CtrlK
BlogDocsLog inGet started
Tessl Logo

tessl/pypi-sentence-transformers

Embeddings, Retrieval, and Reranking framework for computing dense, sparse, and cross-encoder embeddings using state-of-the-art transformer models

Pending
Overview
Eval results
Files

evaluation.mddocs/

Evaluation

The sentence-transformers package provides a comprehensive evaluation framework for measuring model performance across various tasks including semantic similarity, information retrieval, classification, and clustering.

Import Statement

from sentence_transformers.evaluation import (
    EmbeddingSimilarityEvaluator,
    InformationRetrievalEvaluator,
    BinaryClassificationEvaluator, 
    # ... other evaluators
)

Base Evaluator

SentenceEvaluator

class SentenceEvaluator:
    def __call__(
        self,
        model: SentenceTransformer,
        output_path: str | None = None,
        epoch: int = -1,
        steps: int = -1
    ) -> float

{ .api }

Abstract base class for all sentence transformer evaluators.

Parameters:

  • model: SentenceTransformer model to evaluate
  • output_path: Directory to save evaluation results
  • epoch: Current training epoch (for logging)
  • steps: Current training steps (for logging)

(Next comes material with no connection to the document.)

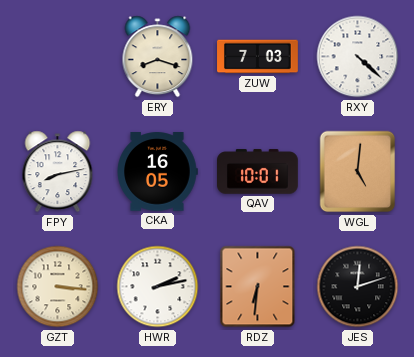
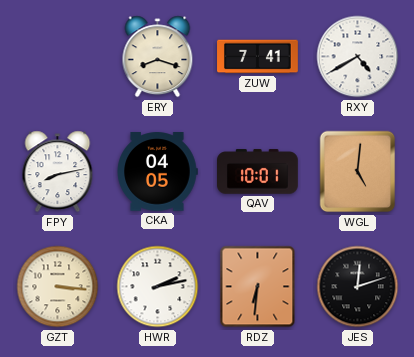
ZUW: 7:03 -> 7:41
RXY: 4:22 -> 4:40
CKA: 16:05 -> 04:05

Returns: Primary evaluation metric score

Similarity Evaluation

EmbeddingSimilarityEvaluator

class EmbeddingSimilarityEvaluator(SentenceEvaluator):
    def __init__(
        self,
        sentences1: list[str],
        sentences2: list[str], 
        scores: list[float],
        batch_size: int = 16,
        main_similarity: SimilarityFunction | None = None,
        name: str = "",
        show_progress_bar: bool = None,
        write_csv: bool = True
    )

{ .api }

Evaluates model performance on semantic textual similarity tasks by computing correlation between predicted and gold similarity scores.

Parameters:

  • sentences1: First sentences in pairs
  • sentences2: Second sentences in pairs
  • scores: Gold similarity scores (typically -1 to 1 or 0 to 1)
  • batch_size: Batch size for encoding
  • main_similarity: Similarity function to use (defaults to model's function)
  • name: Name for evaluation results
  • show_progress_bar: Display progress during evaluation
  • write_csv: Save detailed results to CSV file

Returns: Spearman correlation coefficient

MSEEvaluator

class MSEEvaluator(SentenceEvaluator):
    def __init__(
        self,
        sentences1: list[str],
        sentences2: list[str],
        scores: list[float],
        batch_size: int = 16,
        name: str = "",
        show_progress_bar: bool = None,
        write_csv: bool = True
    )

{ .api }

Evaluates model using Mean Squared Error between predicted and gold similarity scores.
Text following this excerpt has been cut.